Regardless of a divorce, the IRS holds both spouses responsible for all unpaid back taxes attributed to a joint return.
Married couples aren’t automatically responsible for each other’s back tax debts to the Internal Revenue Service unless they choose to file joint returns. Getting a divorce, however, doesn’t relieve you of liability for paying tax bills incurred during the years you filed jointly. In some circumstances, the IRS has the authority to impose 100 percent of the back-tax liability on one spouse.
Joint Return Liability
Choosing to file a joint income tax return with your former spouse means that you’re both jointly and individually responsible for paying all back taxes, as well as any penalties and interest, still outstanding after your divorce. For example, suppose you filed a joint return with your ex-husband for 2014, and it reports an outstanding balance of $5,000 -- which remains unpaid at the time your divorce is finalized in 2015. Regardless of who earned the income that the $5,000 is owed on, the IRS can collect the full balance from either one of you, meaning you can end up having to pay the entire $5,000 if your ex-husband doesn’t.
Audit Exposure after Divorce
The IRS generally has three years from date you file a joint return to perform an audit and, if necessary, increase the amount of tax you both owe. As a result, getting divorced doesn’t end your potential future liability for the joint returns you’ve filed. Assuming that 2014 return was timely filed by April 15, 2015, the IRS has until April 15, 2018 to perform an audit and potentially increase that $5,000 tax bill if it finds that income was omitted, a deduction or credit you weren’t eligible for was taken, and for any other issue that impacts your tax bill for the year. Moreover, it doesn’t matter who filled out the return or whether you were aware of the mistake or omission -- signing a joint return make you responsible.

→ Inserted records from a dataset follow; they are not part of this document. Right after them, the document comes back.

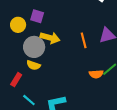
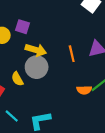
gray circle: (34, 47) -> (37, 67), moved
yellow semicircle: (33, 65) -> (17, 79), turned 40

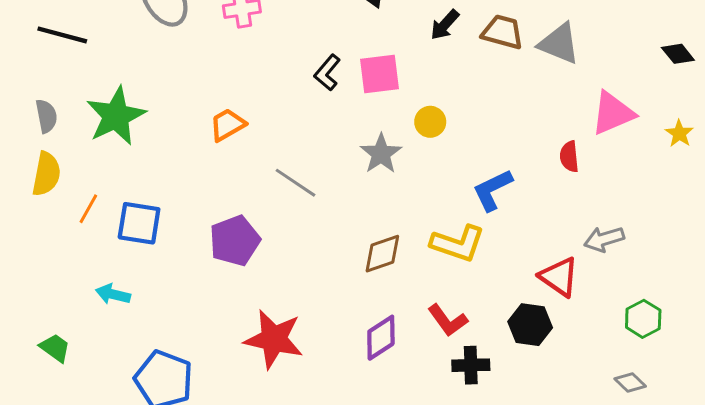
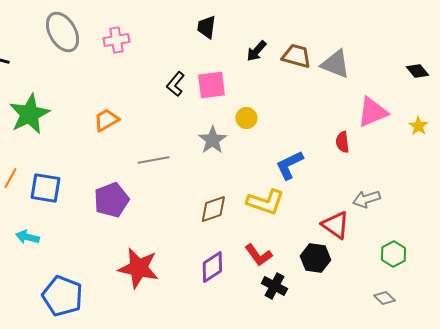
gray line: (295, 183) -> (153, 160), turned -44
black cross: (471, 365) -> (274, 286), turned 30

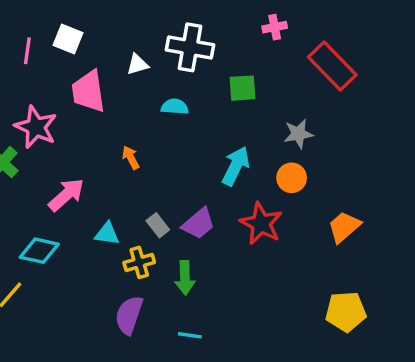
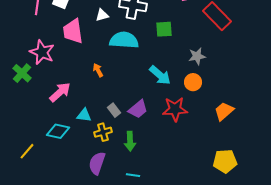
cyan semicircle: (175, 107) -> (124, 40), size x1.8
cyan arrow: (236, 166) -> (160, 75), turned 105
red star: (261, 224) -> (175, 109), turned -30
cyan diamond: (39, 251) -> (58, 131), moved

Ten Years to Collect Joint Tax Debt
Ignoring IRS requests for payment will not make the joint tax debt go away after your divorce. The IRS is authorized to pursue collection of the tax for up to 10 years from the date the return is filed or the date the agency finalizes an audit – whichever is later. In doing so, the IRS can obtain a lien against your property, garnish your wages or freeze your bank account to collect the back taxes. If your ex-husband doesn’t pay the debt or is able to avoid some of these harsher collection procedures, the agency will collect everything from you. This remains true even if your ex-husband assumes responsibility for the debt in the divorce decree.

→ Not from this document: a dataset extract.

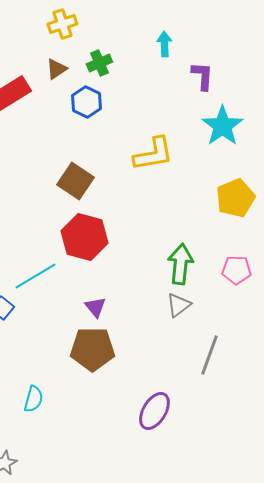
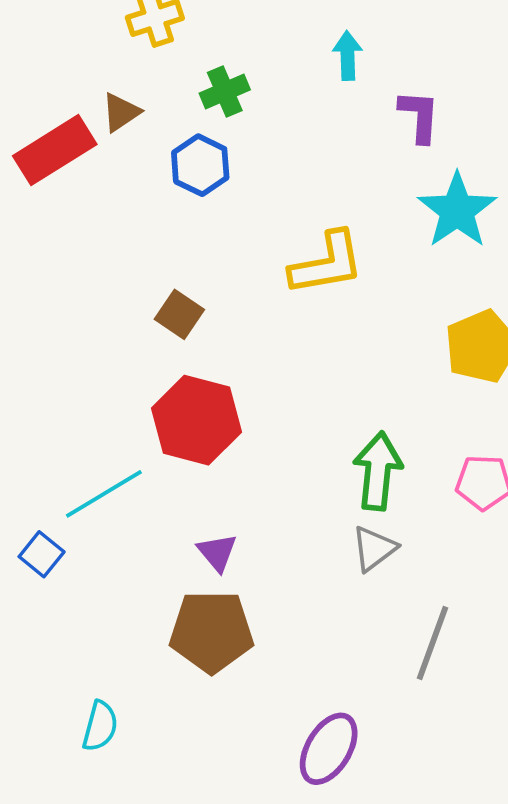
brown triangle: (56, 69) -> (121, 112), moved
brown square: (75, 181) -> (179, 314), size x0.7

Relief from Joint Liability
You can request innocent spouse relief from the IRS to eliminate or reduce your joint liability in a situation where your ex-husband is solely responsible for the mistake or omission that increases the amount of tax your jointly liable for. To qualify, you’ll need to prepare Form 8857 and prove you were not aware, nor had reason to be aware, of any impropriety. Alternatively, you can ask the IRS for separation of liability relief, which can limit your responsibility to one-half of the tax bill. If the IRS doesn’t separate the liability and you’re not eligible to claim innocent spouse relief, your last option is to request equitable relief, which is available for the correct joint tax bill reported on a return but has yet to be paid.